> TASK INSTRUCTIONS
Where the string "Login" occurs in the material below, report the whole line.

-.-.-

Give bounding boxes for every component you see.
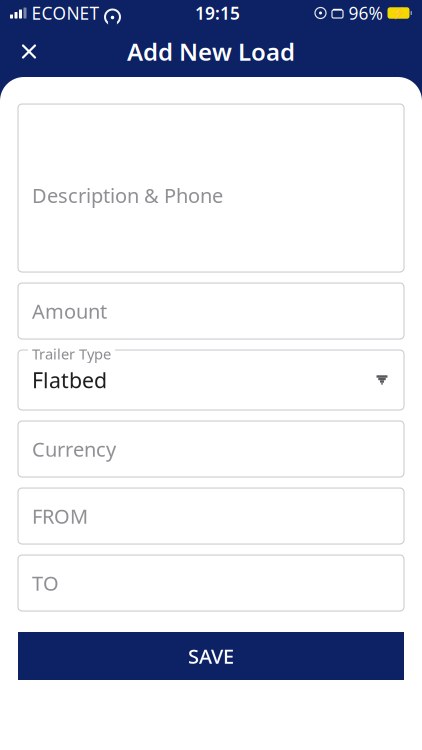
staticText: TO <box>32 570 59 596</box>
staticText: Flatbed <box>32 366 107 394</box>
button[interactable]: FROM <box>18 488 404 544</box>
button[interactable]: TO <box>18 555 404 611</box>
staticText: Add New Load <box>127 36 295 68</box>
button[interactable]: SAVE <box>18 632 404 680</box>
button[interactable]: Currency <box>18 421 404 477</box>
staticText: 96% <box>348 2 382 24</box>
staticText: Currency <box>32 436 116 462</box>
staticText: Description & Phone <box>32 182 223 209</box>
button[interactable]: Close <box>0 28 40 74</box>
staticText: Trailer Type <box>32 344 111 364</box>
staticText: Amount <box>32 298 107 324</box>
button[interactable]: Flatbed <box>18 350 404 410</box>
staticText: FROM <box>32 503 88 529</box>
staticText: ECONET <box>32 2 100 24</box>
button[interactable]: Amount <box>18 283 404 339</box>
staticText: 19:15 <box>195 2 240 24</box>
staticText: ⚡ <box>392 7 405 19</box>
staticText: SAVE <box>188 643 234 669</box>
button[interactable]: Description & Phone <box>18 104 404 272</box>
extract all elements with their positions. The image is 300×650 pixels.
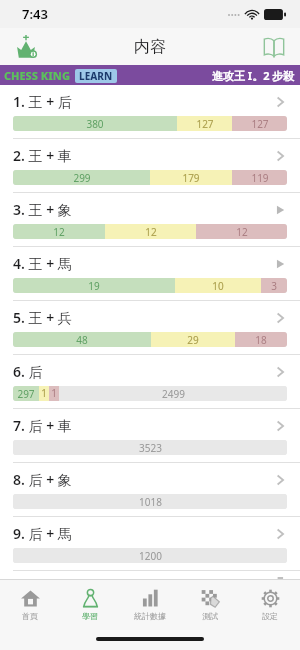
button[interactable]: 設定 bbox=[240, 580, 300, 628]
staticText: 119 bbox=[251, 171, 269, 185]
staticText: 29 bbox=[187, 333, 199, 347]
staticText: 3523 bbox=[139, 441, 162, 455]
staticText: 7:43 bbox=[22, 5, 48, 23]
staticText: 3. 王 + 象 bbox=[13, 200, 273, 219]
staticText: 297 bbox=[17, 387, 35, 401]
staticText: 48 bbox=[76, 333, 88, 347]
staticText: 2. 王 + 車 bbox=[13, 146, 273, 165]
staticText: 179 bbox=[182, 171, 200, 185]
button[interactable]: 9. 后 + 馬 bbox=[0, 517, 300, 570]
button[interactable]: Chess King bbox=[8, 29, 44, 65]
staticText: 105 bbox=[49, 386, 59, 401]
staticText: CHESS KING bbox=[4, 68, 70, 83]
staticText: 内容 bbox=[134, 37, 166, 57]
button[interactable]: 8. 后 + 象 bbox=[0, 463, 300, 516]
button[interactable]: 4. 王 + 馬 bbox=[0, 247, 300, 300]
staticText: 測試 bbox=[202, 611, 218, 621]
staticText: 8. 后 + 象 bbox=[13, 470, 273, 489]
staticText: 127 bbox=[196, 117, 214, 131]
staticText: 設定 bbox=[262, 611, 278, 621]
button[interactable]: Book bbox=[256, 29, 292, 65]
button[interactable]: 3. 王 + 象 bbox=[0, 193, 300, 246]
staticText: 12 bbox=[53, 225, 65, 239]
staticText: 106 bbox=[39, 386, 49, 401]
staticText: 127 bbox=[251, 117, 269, 131]
button[interactable]: 7. 后 + 車 bbox=[0, 409, 300, 462]
staticText: 2499 bbox=[162, 387, 185, 401]
button[interactable]: 5. 王 + 兵 bbox=[0, 301, 300, 354]
staticText: 1018 bbox=[139, 495, 162, 509]
staticText: 9. 后 + 馬 bbox=[13, 524, 273, 543]
staticText: 18 bbox=[255, 333, 267, 347]
staticText: 首頁 bbox=[22, 611, 38, 621]
staticText: 4. 王 + 馬 bbox=[13, 254, 273, 273]
staticText: 12 bbox=[236, 225, 248, 239]
staticText: 1200 bbox=[139, 549, 162, 563]
staticText: 5. 王 + 兵 bbox=[13, 308, 273, 327]
button[interactable]: 學習 bbox=[60, 580, 120, 628]
staticText: 299 bbox=[73, 171, 91, 185]
staticText: 10 bbox=[212, 279, 224, 293]
staticText: 3 bbox=[271, 279, 277, 293]
staticText: 380 bbox=[86, 117, 104, 131]
staticText: 12 bbox=[145, 225, 157, 239]
button[interactable]: 1. 王 + 后 bbox=[0, 85, 300, 138]
staticText: 1. 王 + 后 bbox=[13, 92, 273, 111]
staticText: 進攻王 I。2 步殺 bbox=[212, 68, 295, 83]
button[interactable]: 首頁 bbox=[0, 580, 60, 628]
button[interactable]: 測試 bbox=[180, 580, 240, 628]
button[interactable]: 統計數據 bbox=[120, 580, 180, 628]
button[interactable]: 10. 后 + 兵 bbox=[0, 571, 300, 579]
button[interactable]: 2. 王 + 車 bbox=[0, 139, 300, 192]
staticText: LEARN bbox=[79, 69, 113, 83]
staticText: 6. 后 bbox=[13, 362, 273, 381]
staticText: 7. 后 + 車 bbox=[13, 416, 273, 435]
staticText: 19 bbox=[88, 279, 100, 293]
button[interactable]: 6. 后 bbox=[0, 355, 300, 408]
staticText: 統計數據 bbox=[134, 611, 166, 621]
staticText: 學習 bbox=[82, 611, 98, 621]
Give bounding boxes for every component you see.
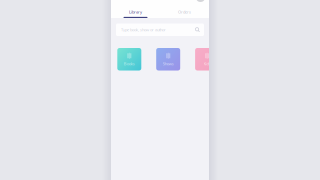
button[interactable]: Books bbox=[117, 48, 141, 70]
staticText: Books bbox=[124, 61, 135, 66]
staticText: Type book, show or author bbox=[121, 27, 166, 32]
button[interactable]: Library bbox=[111, 7, 160, 18]
button[interactable]: Profile bbox=[196, 0, 205, 9]
staticText: Shows bbox=[163, 61, 174, 66]
button[interactable]: Orders bbox=[160, 7, 209, 18]
button[interactable]: Kids bbox=[195, 48, 219, 70]
staticText: Kids bbox=[204, 61, 211, 66]
staticText: Library bbox=[129, 9, 142, 15]
button[interactable]: Shows bbox=[156, 48, 180, 70]
button[interactable]: Type book, show or author bbox=[116, 24, 204, 36]
staticText: Orders bbox=[178, 9, 191, 15]
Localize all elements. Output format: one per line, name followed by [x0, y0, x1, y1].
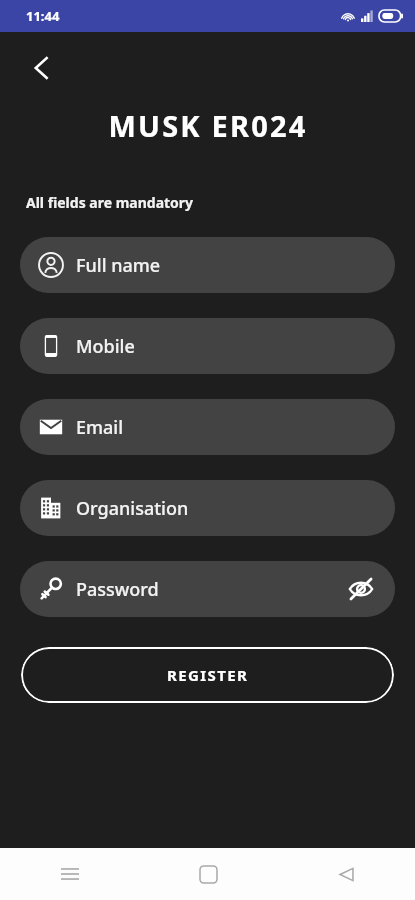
staticText: Mobile [76, 334, 135, 359]
button[interactable]: Back [277, 848, 415, 900]
staticText: All fields are mandatory [26, 193, 194, 212]
staticText: REGISTER [167, 665, 249, 685]
staticText: MUSK ER024 [108, 106, 308, 145]
staticText: Full name [76, 253, 161, 278]
button[interactable]: Recent apps [0, 848, 139, 900]
staticText: Organisation [76, 496, 189, 521]
button[interactable]: Mobile [20, 318, 395, 374]
button[interactable]: Show password [345, 573, 377, 605]
staticText: Password [76, 577, 159, 602]
staticText: Email [76, 415, 124, 440]
button[interactable]: Organisation [20, 480, 395, 536]
button[interactable]: Email [20, 399, 395, 455]
button[interactable]: REGISTER [21, 647, 394, 703]
staticText: 11:44 [26, 7, 60, 25]
button[interactable]: Home [139, 848, 277, 900]
button[interactable]: Full name [20, 237, 395, 293]
button[interactable]: Back [18, 44, 66, 92]
button[interactable]: Password [20, 561, 395, 617]
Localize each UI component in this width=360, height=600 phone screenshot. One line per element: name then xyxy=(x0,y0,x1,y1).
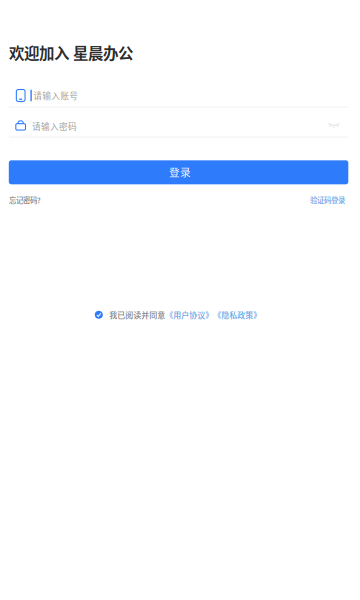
staticText: 《用户协议》《隐私政策》 xyxy=(165,309,261,321)
staticText: 验证码登录 xyxy=(310,194,345,205)
staticText: 请输入账号 xyxy=(33,89,78,102)
button[interactable]: 忘记密码? xyxy=(9,194,41,205)
staticText: 登录 xyxy=(169,164,191,180)
staticText: 欢迎加入 星晨办公 xyxy=(9,41,133,64)
button[interactable]: 我已阅读并同意 xyxy=(95,309,261,321)
staticText: 我已阅读并同意 xyxy=(109,309,165,321)
button[interactable]: 验证码登录 xyxy=(305,194,345,205)
staticText: 忘记密码? xyxy=(9,194,41,205)
button[interactable]: Show password xyxy=(325,116,343,132)
staticText: 请输入密码 xyxy=(32,120,77,132)
button[interactable]: 登录 xyxy=(9,160,348,184)
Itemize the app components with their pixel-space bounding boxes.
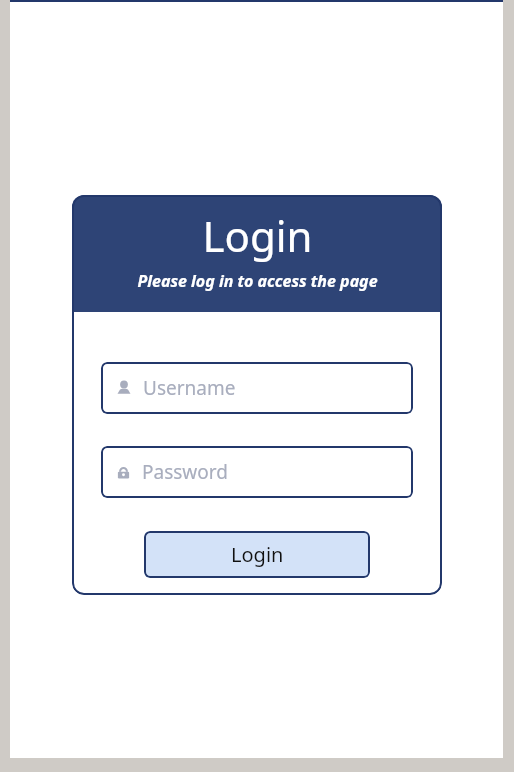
staticText: Login [202,207,313,264]
staticText: Username [143,375,236,401]
staticText: Password [142,459,228,485]
staticText: Login [231,541,284,568]
button[interactable]: Password [101,446,413,498]
button[interactable]: Username [101,362,413,414]
staticText: Please log in to access the page [137,270,378,292]
button[interactable]: Login [144,531,370,578]
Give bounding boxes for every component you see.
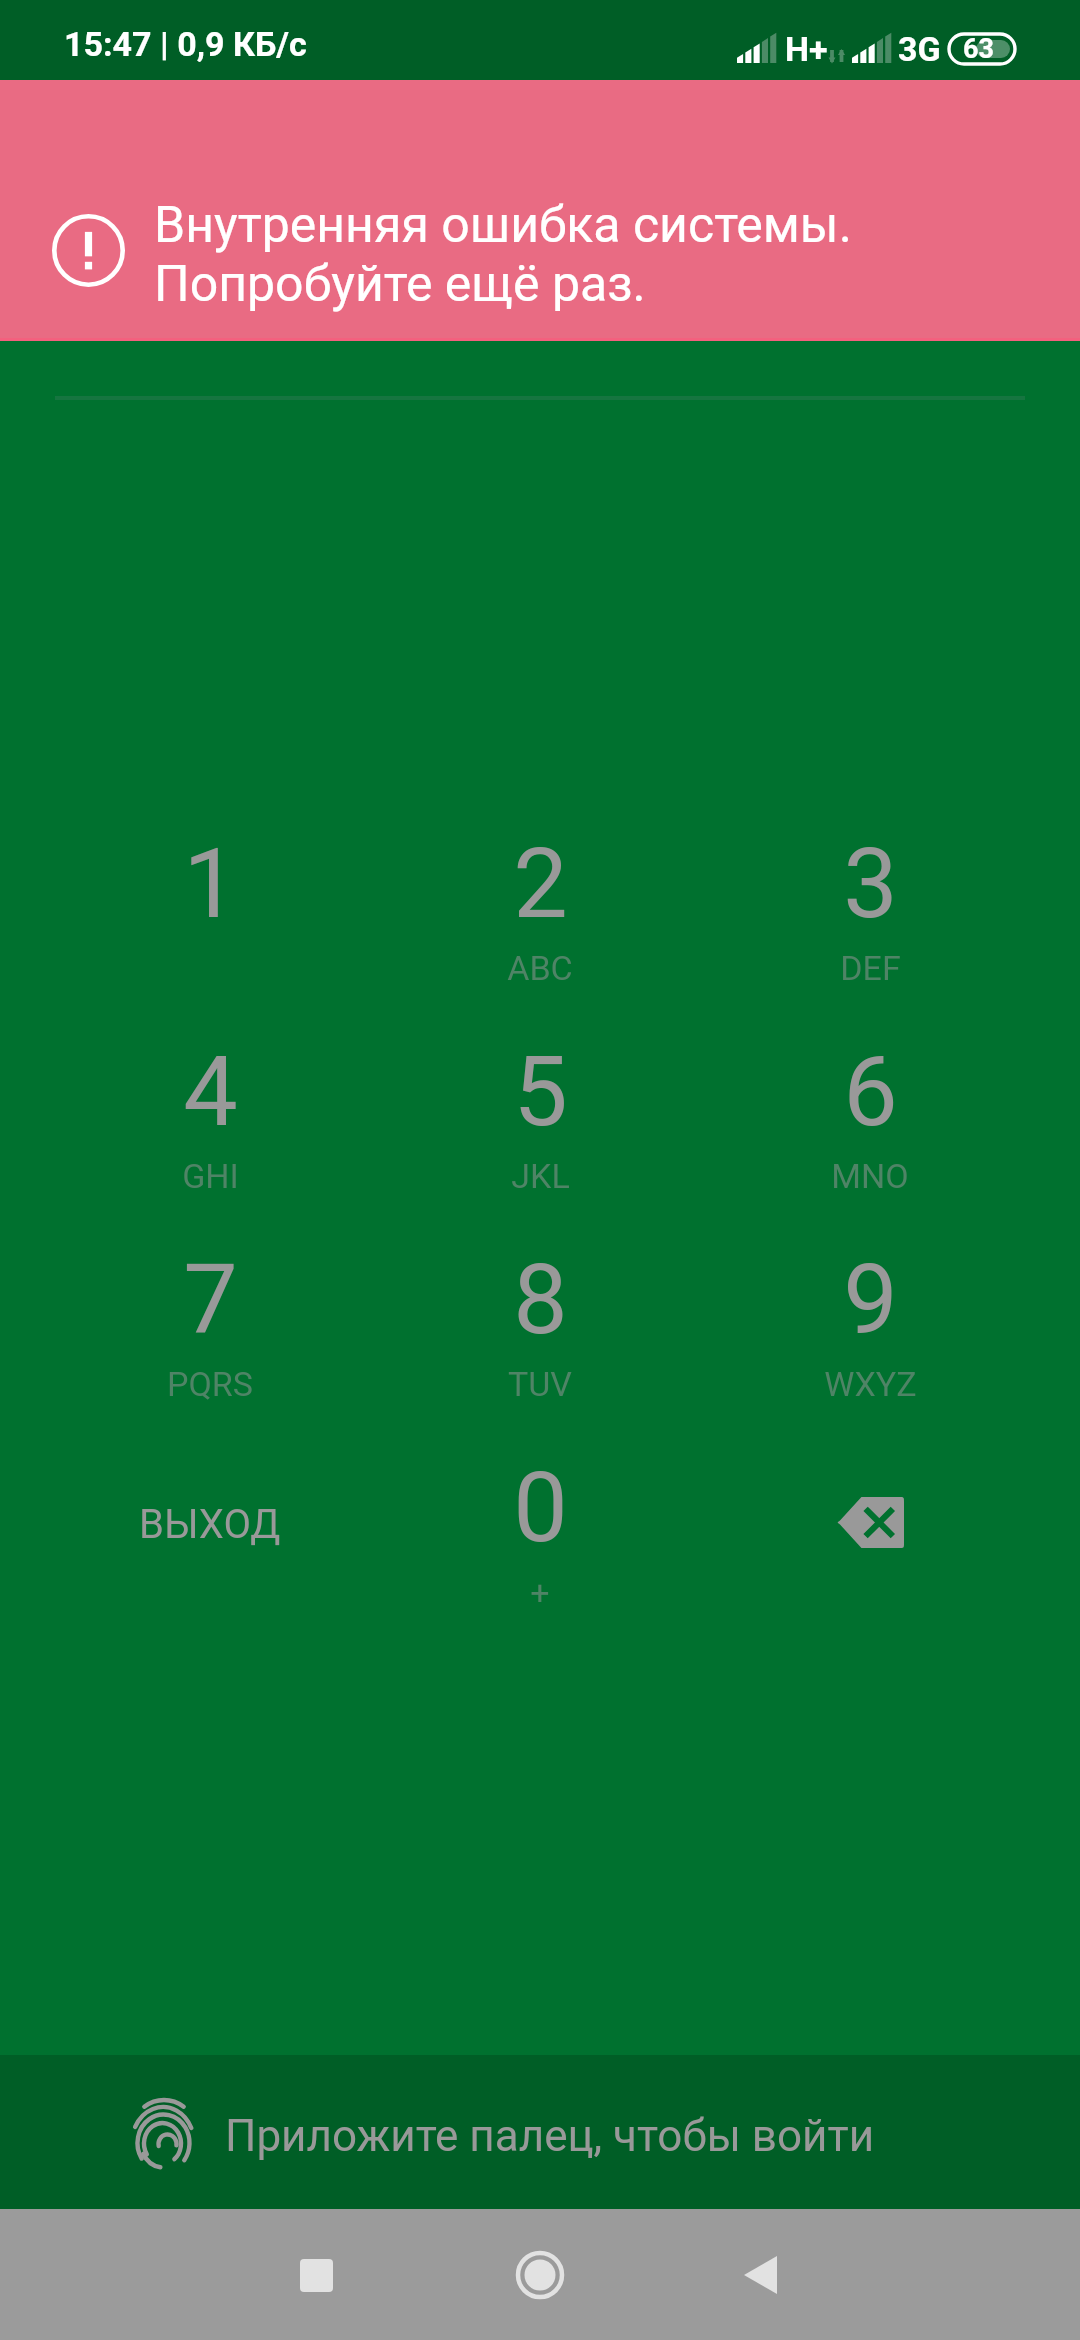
- button[interactable]: Стереть: [705, 1446, 1035, 1654]
- button[interactable]: 0: [375, 1446, 705, 1654]
- button[interactable]: Home: [490, 2225, 590, 2325]
- staticText: 5: [513, 1035, 568, 1149]
- staticText: 15:47 | 0,9 КБ/с: [64, 24, 307, 64]
- button[interactable]: Отпечаток пальца: [0, 2055, 1080, 2209]
- other: Отпечаток пальца: [132, 2095, 196, 2171]
- button[interactable]: 3: [705, 822, 1035, 1030]
- staticText: ABC: [507, 948, 573, 988]
- staticText: 6: [843, 1035, 898, 1149]
- staticText: PQRS: [167, 1364, 253, 1404]
- button[interactable]: 8: [375, 1238, 705, 1446]
- button[interactable]: 4: [45, 1030, 375, 1238]
- button[interactable]: 2: [375, 822, 705, 1030]
- staticText: Попробуйте ещё раз.: [154, 255, 646, 314]
- button[interactable]: 9: [705, 1238, 1035, 1446]
- button[interactable]: 1: [45, 822, 375, 1030]
- staticText: TUV: [508, 1364, 572, 1404]
- button[interactable]: ВЫХОД: [45, 1446, 375, 1654]
- staticText: 3: [843, 827, 898, 941]
- staticText: 9: [843, 1243, 898, 1357]
- staticText: H+: [785, 29, 828, 69]
- staticText: 4: [183, 1035, 238, 1149]
- button[interactable]: Back: [710, 2225, 810, 2325]
- staticText: WXYZ: [824, 1364, 917, 1404]
- staticText: 8: [513, 1243, 568, 1357]
- staticText: DEF: [840, 948, 901, 988]
- staticText: JKL: [511, 1156, 570, 1196]
- staticText: 2: [513, 827, 568, 941]
- staticText: 3G: [898, 29, 941, 69]
- staticText: ВЫХОД: [139, 1501, 281, 1548]
- button[interactable]: Recents: [266, 2225, 366, 2325]
- staticText: +: [530, 1572, 550, 1612]
- staticText: Приложите палец, чтобы войти: [225, 2110, 875, 2162]
- button[interactable]: 7: [45, 1238, 375, 1446]
- staticText: 1: [183, 827, 238, 941]
- staticText: 0: [513, 1451, 568, 1565]
- button[interactable]: 5: [375, 1030, 705, 1238]
- staticText: 7: [183, 1243, 238, 1357]
- staticText: Внутренняя ошибка системы.: [154, 196, 852, 255]
- staticText: 63: [963, 33, 994, 65]
- staticText: GHI: [182, 1156, 239, 1196]
- staticText: MNO: [831, 1156, 909, 1196]
- button[interactable]: 6: [705, 1030, 1035, 1238]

-.-.-

> EXERCISE OUTPUT
staticText: Login [202,207,313,264]
staticText: Login [231,541,284,568]
button[interactable]: Login [144,531,370,578]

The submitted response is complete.